§ **Task description**
Return the line that contains "κρυπτονομίσματα στις καθημερινές" plus every line after it to the end of the entries below, exactly as given, and stop there.

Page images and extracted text
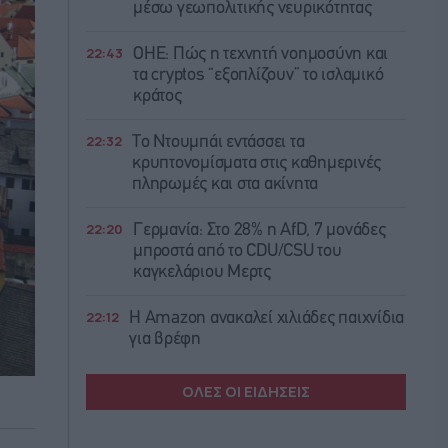
μέσω γεωπολιτικής νευρικότητας
22:43
ΟΗΕ: Πώς η τεχνητή νοημοσύνη και
τα cryptos “εξοπλίζουν” το ισλαμικό
κράτος
22:32
Το Ντουμπάι εντάσσει τα
κρυπτονομίσματα στις καθημερινές
πληρωμές και στα ακίνητα
22:20
Γερμανία: Στο 28% η AfD, 7 μονάδες
μπροστά από το CDU/CSU του
καγκελάριου Μερτς
22:12
Η Amazon ανακαλεί χιλιάδες παιχνίδια
για βρέφη
ΟΛΕΣ ΟΙ ΕΙΔΗΣΕΙΣ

§ **Your solution**
κρυπτονομίσματα στις καθημερινές
πληρωμές και στα ακίνητα
22:20
Γερμανία: Στο 28% η AfD, 7 μονάδες
μπροστά από το CDU/CSU του
καγκελάριου Μερτς
22:12
Η Amazon ανακαλεί χιλιάδες παιχνίδια
για βρέφη
ΟΛΕΣ ΟΙ ΕΙΔΗΣΕΙΣ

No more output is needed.